Online Newsletter for Call
Rosanne D'Ausilio, Ph.D. Editor and Publisher
Volume XX, Issue 9
Date: September 1, 2009 - The Impact of Training on Turnover
Agent turnover has always been, and continues to be, a chronically costly problem for call centers--a problem to be tolerated rather than solved.
Average turnover in the contact center is reported at 40 to 50%. Respondents to a *FurstPerson survey reported an average monthly attrition rate of 7.18%. Annualized, a 40% annual turnover estimate becomes an actual turnover rate of 87%.
Although 90% of corporate executives say that employees are the most important variable in their companies’ success, a Towers Perrin survey reported that in practice they rank people-related issues far below other business priorities. Executives agreed improving employee performance would improve business results--73% even said their most important investment was people. However, people-related issues, such as training and compensation, consistently ranked at the bottom of the list.
A profitable workforce requires well-trained, knowledgeable, conscientious, service-competent employees who enjoy their service responsibilities. Training is crucial. Recent studies in service industries link increased training to decreased employee turnover.
For instance, Ryder Truck Rental discovered that among employees who participated in training programs, the turnover rate was 19%. For employees who did not participate, the rate soared to 41%. Guest Quarters Suite Hotels report their low turnover rate is one indication of employee satisfaction. Additionally, but not surprising, there is a positive correlation between training, employee satisfaction, and guest satisfaction.
At a time
when nearly all businesses, are looking for ways to cut costs and save money,
reducing turnover should be a priority. Disruption of workforce stability should
also be of concern to those who manage the customer care process.
FurstPerson reports the average cost of attrition at $5,466 per person. Interestingly, the cost of attrition in an internally managed contact center was reported at $7,994 per person, more than twice the cost of attrition at an outsourced center which was reported as $3,420 per person.

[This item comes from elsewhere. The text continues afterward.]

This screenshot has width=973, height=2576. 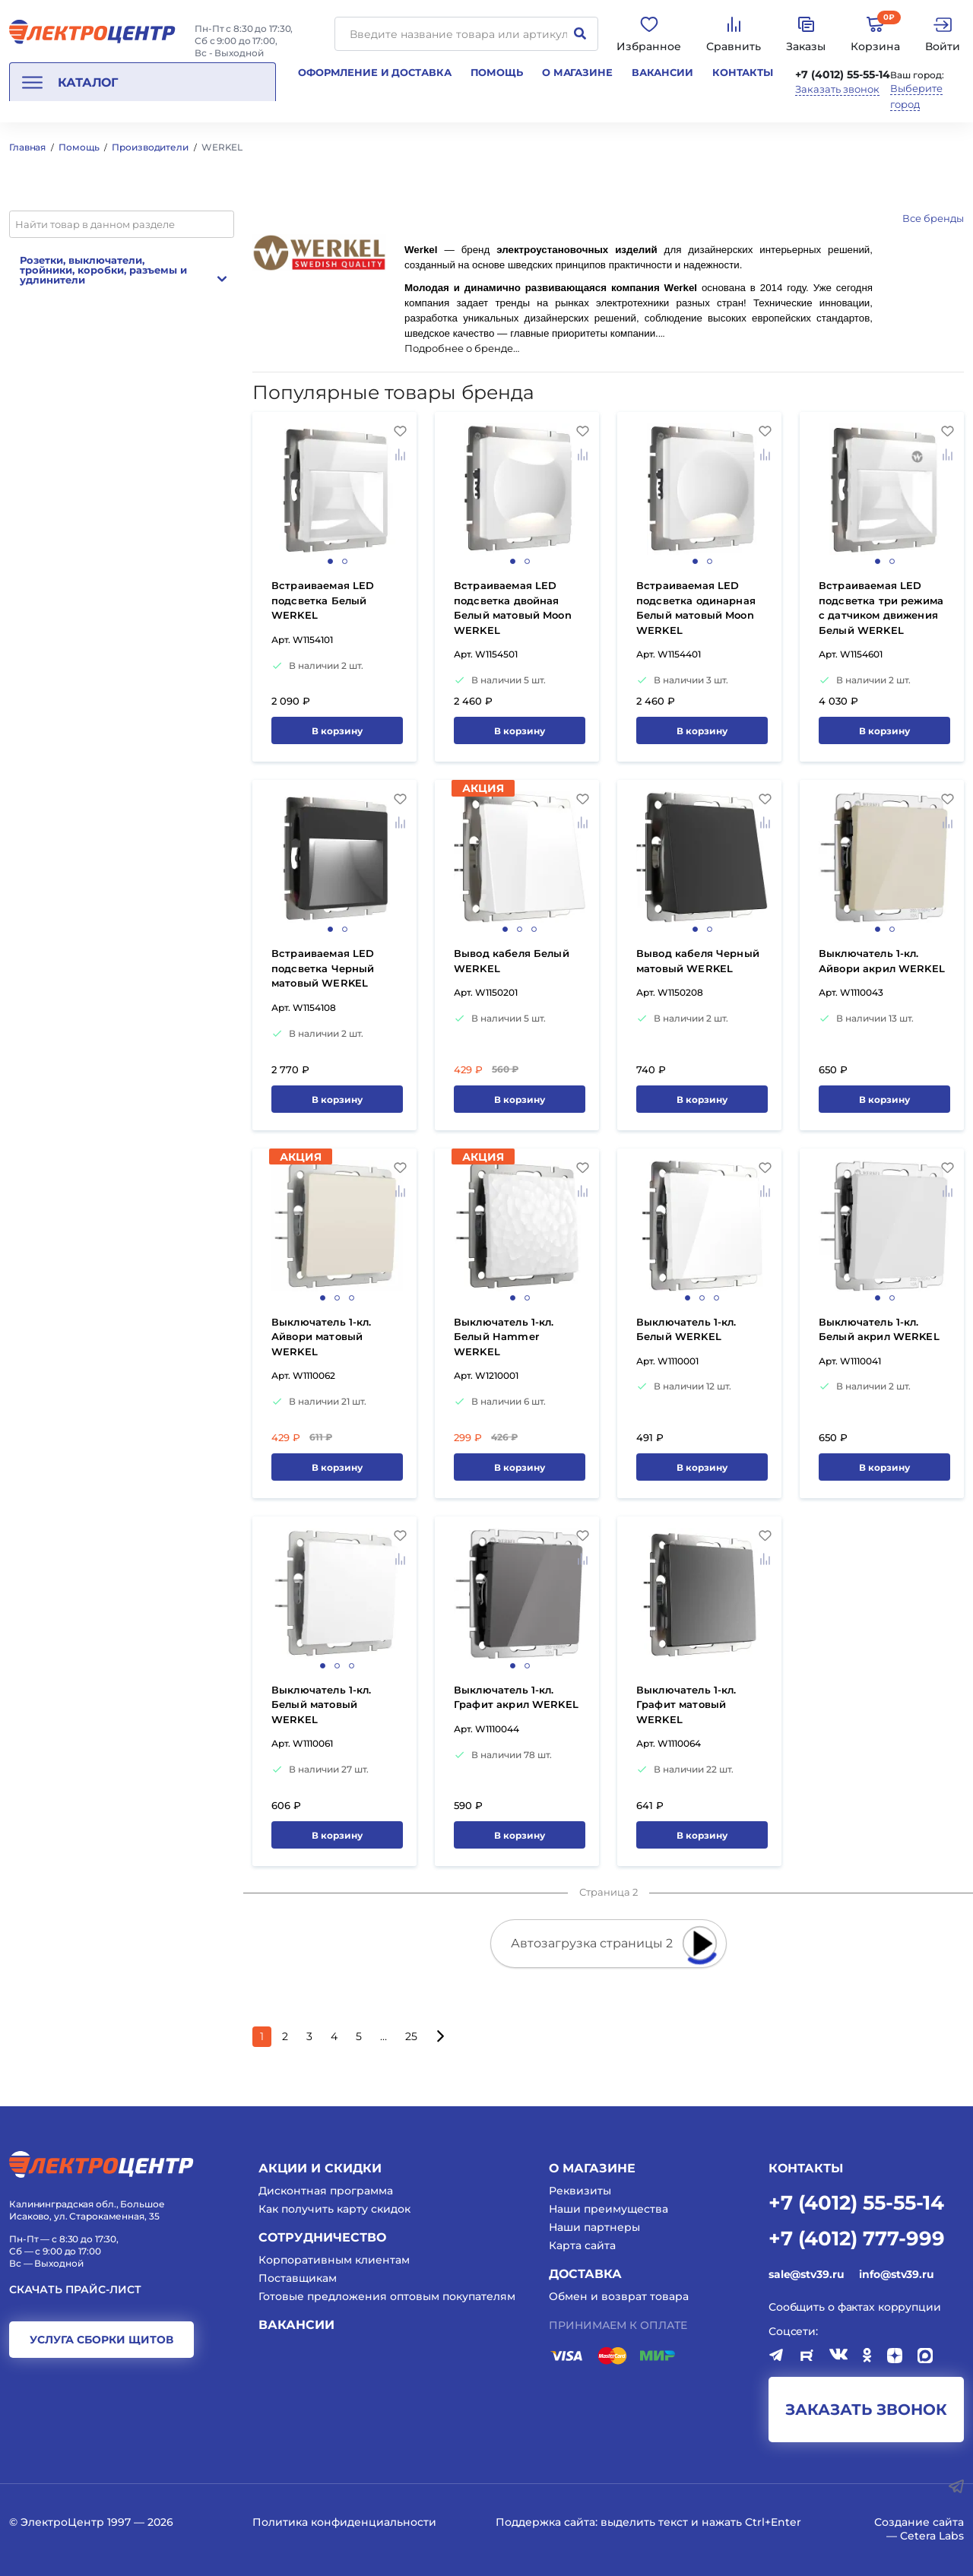 I want to click on Карта сайта, so click(x=582, y=2245).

disparity in cost is most likely related to the amount of time and money that is
dedicated to training individuals in an internally managed contact center. And
we’ve seen turnover in other reports at $8500 per person +++
Let’s look at a typical scenario with 100 people and a 30% turnover rate.

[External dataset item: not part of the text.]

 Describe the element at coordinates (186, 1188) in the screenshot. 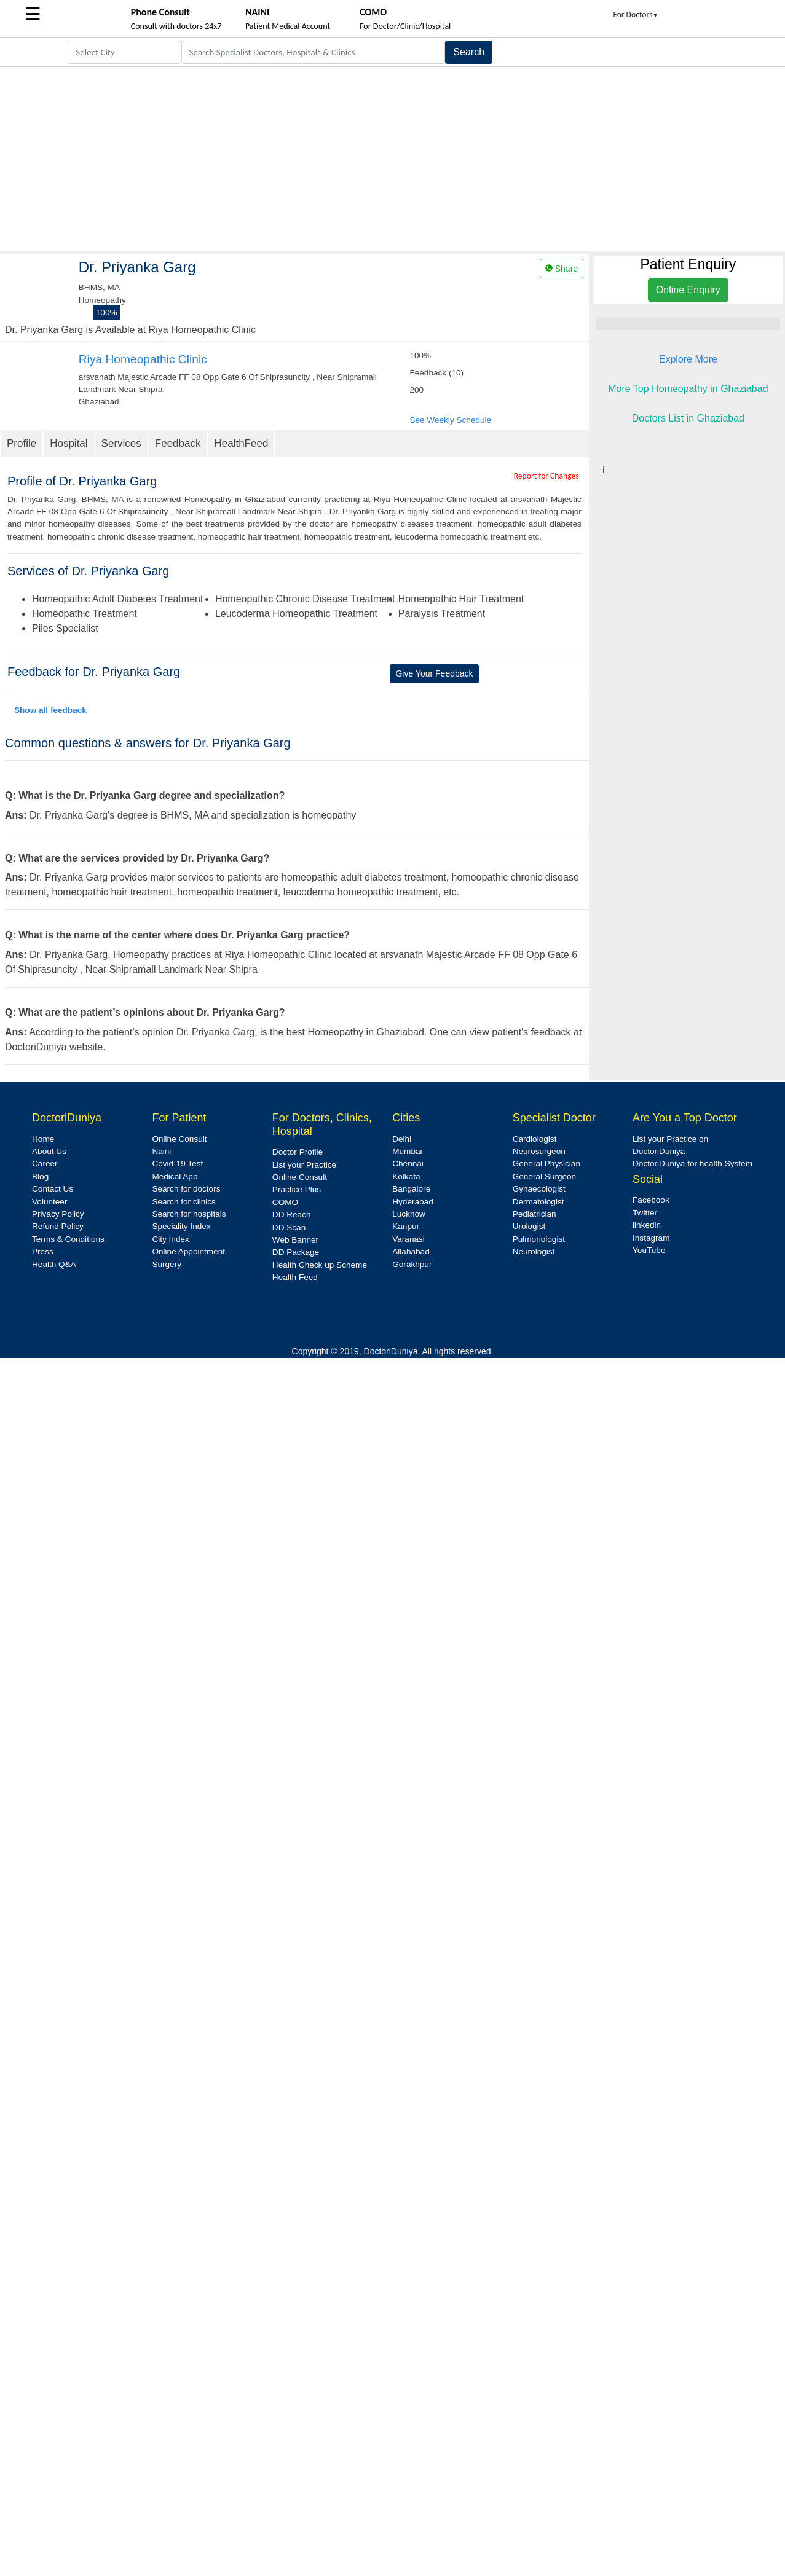 I see `Search for doctors` at that location.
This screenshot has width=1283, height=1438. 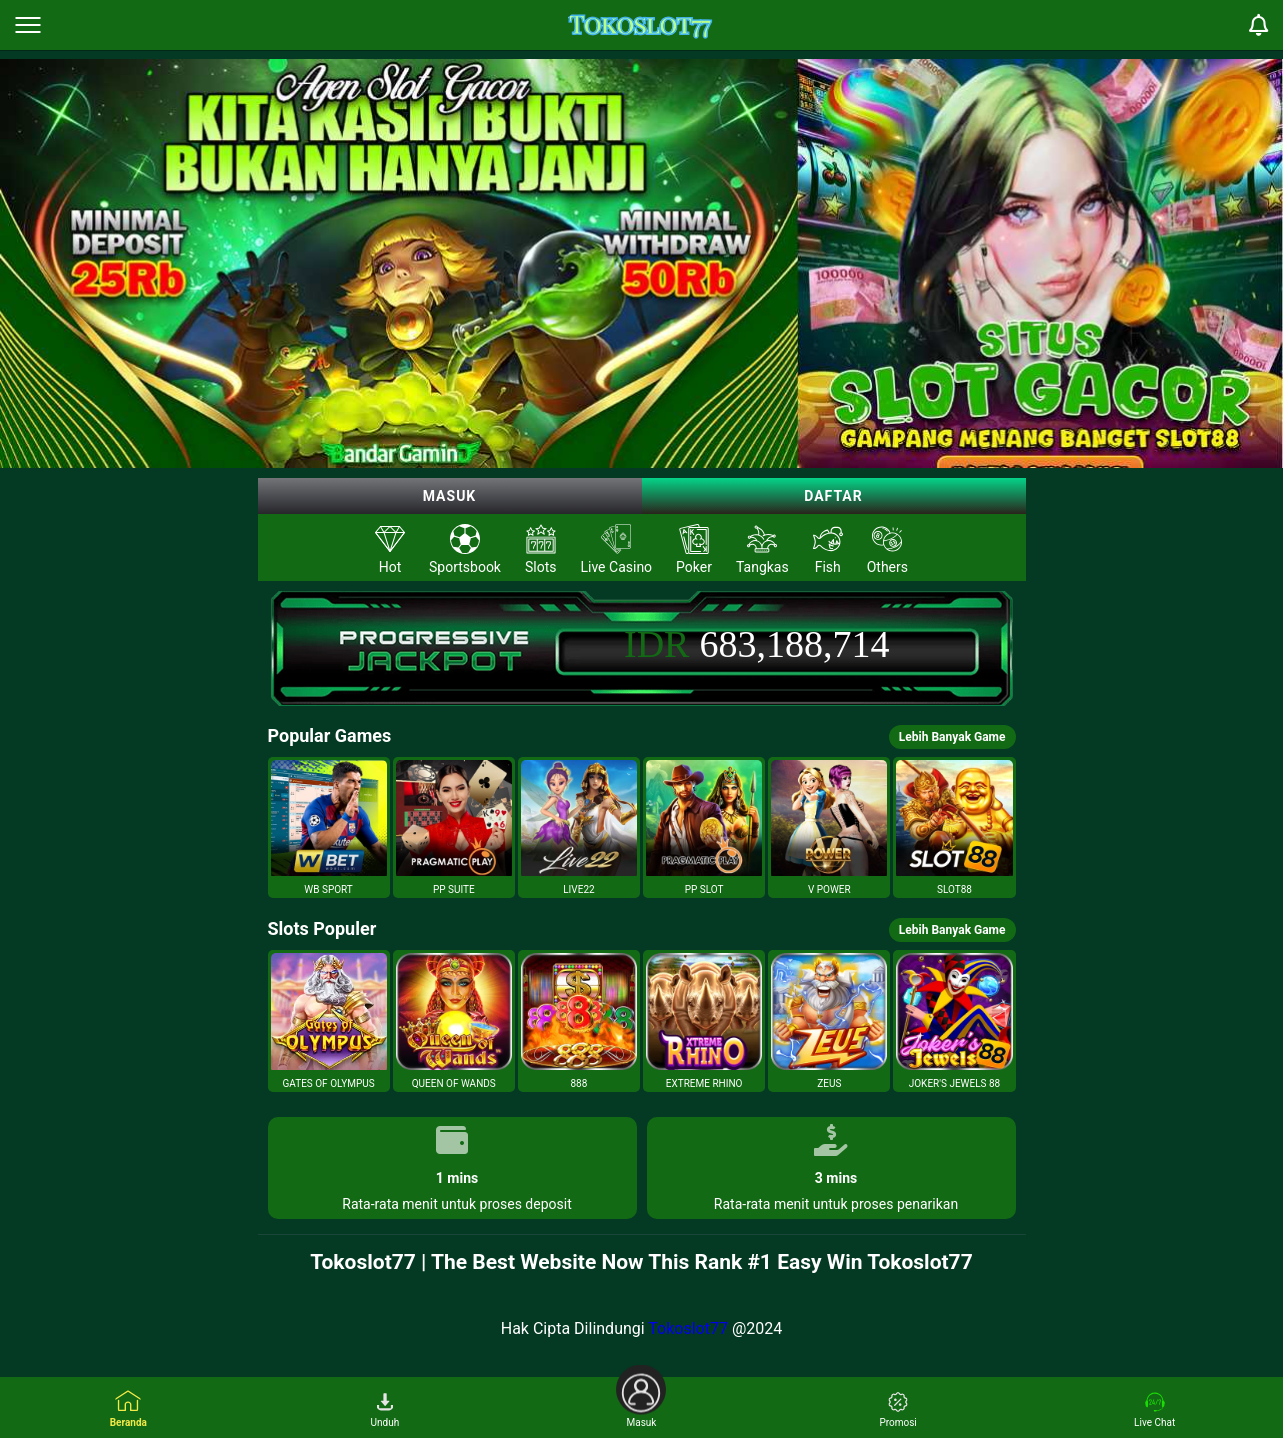 I want to click on [button], so click(x=329, y=827).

30 people are leaving annually
$7500 average (conservative) cost of new hire
$225,500+ + + = Turnover cost
Note: The pluses represent the additional cost of the learning curve. For instance, when seniors, supervisors, and/or managers need to sit with or give time to new hires takes them away from their requisite productivity.

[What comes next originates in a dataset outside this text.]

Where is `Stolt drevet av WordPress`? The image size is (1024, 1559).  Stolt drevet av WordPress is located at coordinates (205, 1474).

Also, factor in consideration of the people having to take on the additional workload because of short staffing, or new hires too 'green,' and the subsequent declining morale that goes along with that. All of these impact productivity, customer (internal and external) satisfaction, and employee satisfaction.
Can you see the easy justification for investing in a training initiative of say $60,000 that could reduce turnover for almost a 4:1 return on your investment? Sounds like a slam dunk to me.
* “Call Center Recruiting and Compensation Survey” published in February 2009 by FurstPerson of Chicago, IL.